Dear Cambridge City Council,
I moved to Cambridge in 1977 and truly love our fair City. I raised six kids here and know Louie as the Little League Coach who inspired my son Izaak to play his best. I plan to live and work here for the rest of my life. Cambridge is blessed with good infrastructure, smart people, interesting organizations. and local government that’s willing to listen and innovate.
I founded my business, Synapse Energy Economics, in 1996. We employ 35 smart hardworking people engaged on technical and economic analysis of clean energy and environmental policy. Our clients include the US EPA, the Massachusetts Department of Environmental Protection, and literally hundreds of other agencies and public interest organizations in other states. We understand the challenges of implementing new ideas to improve urban mobility and to reduce negative environmental impacts.
Our office is at 485 Mass Ave, a block from the Central Square T stop. But on a good weather day we might have twenty bicycles in the office. Biking is very important to me and my employees and my family. We appreciate the convenience, the health benefits, and, well, biking can be fun!

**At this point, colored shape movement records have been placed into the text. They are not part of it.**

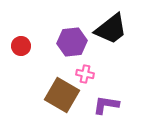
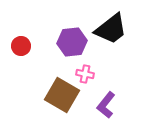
purple L-shape: rotated 60 degrees counterclockwise
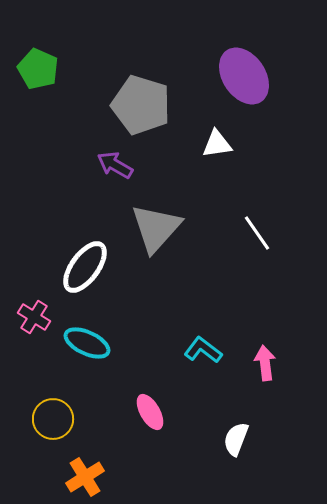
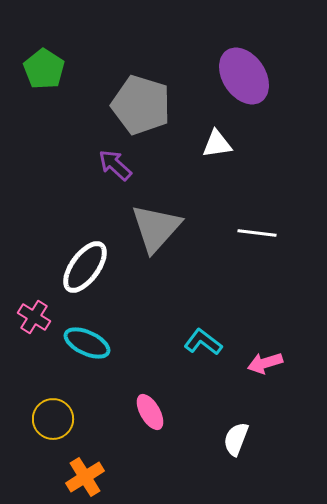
green pentagon: moved 6 px right; rotated 9 degrees clockwise
purple arrow: rotated 12 degrees clockwise
white line: rotated 48 degrees counterclockwise
cyan L-shape: moved 8 px up
pink arrow: rotated 100 degrees counterclockwise
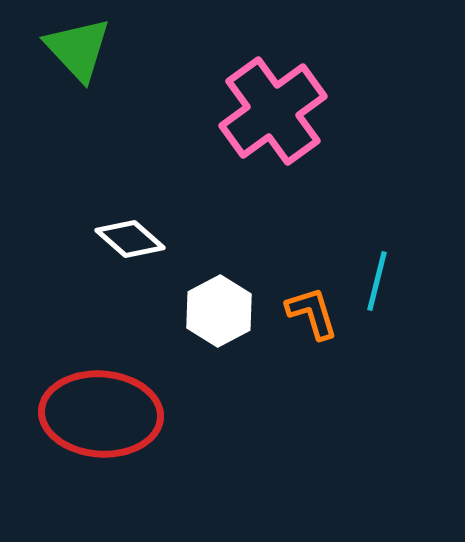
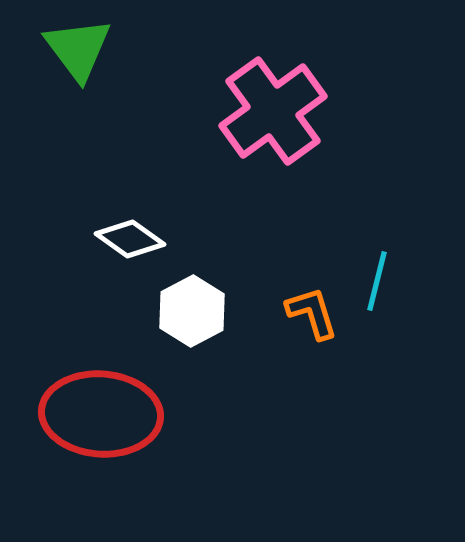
green triangle: rotated 6 degrees clockwise
white diamond: rotated 6 degrees counterclockwise
white hexagon: moved 27 px left
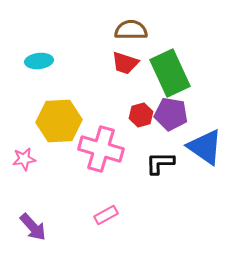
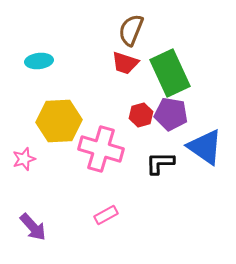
brown semicircle: rotated 68 degrees counterclockwise
pink star: rotated 10 degrees counterclockwise
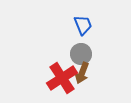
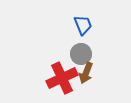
brown arrow: moved 4 px right
red cross: rotated 8 degrees clockwise
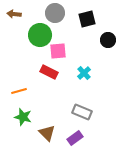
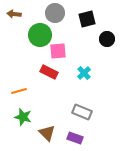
black circle: moved 1 px left, 1 px up
purple rectangle: rotated 56 degrees clockwise
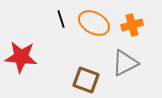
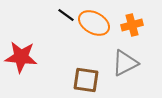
black line: moved 5 px right, 4 px up; rotated 36 degrees counterclockwise
brown square: rotated 12 degrees counterclockwise
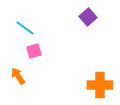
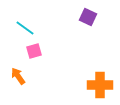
purple square: rotated 24 degrees counterclockwise
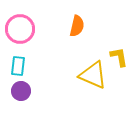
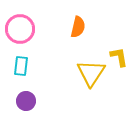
orange semicircle: moved 1 px right, 1 px down
cyan rectangle: moved 3 px right
yellow triangle: moved 2 px left, 2 px up; rotated 40 degrees clockwise
purple circle: moved 5 px right, 10 px down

A few years ago I had the traumatic experience of getting “doored.” I was biking (carefully!) just west of Harvard Square and a parked SUV door opened quickly. I hit the driver side door and flew off of my bike. I was bruised and scraped up pretty badly, and went to the emergency room at Mt Auburn for stitches. The worst result from this accident was that I was afraid to get back on my bike for a more than a year. I eventually did overcome my fear and enjoy biking around Cambridge.
However, I think that the fear that bicycling is dangerous is a well founded one. The data on fatalities in bike-car interactions are terrifying and depressing. I’m happy that my employees and my teenaged kids can get around town on bikes, but I worry about their safety.
I understand that Cambridge is at a point where we can decide to proceed with creation of a citywide network of protected bike lanes, or we can slow down progress and go with the status quo. I’m writing to state in plain language that the status quo with regard to biking in Cambridge is unacceptable. Biking is both integral to our lives and unacceptably dangerous. I don’t want my children, my employees, or my neighbors to be involved in accidents. Nor do I want my city to exposed to the liabilities associated with this dangerous situation.
I’d be happy to talk more about any of this. I’d also be happy to serve on a committee or provide input to anyone who’s involved in consideration of transportation options for Cambridge, including but not limited to the current projects involving protected bike lanes. I believe that Cambridge is a great place to live and to work — and that there are a lot of things we can do to make it better especially with regard to local transportation and how cars, bikes, pedestrians, and others (e.g., e-bikes, dockless scooters, roller skaters!) can get along gracefully.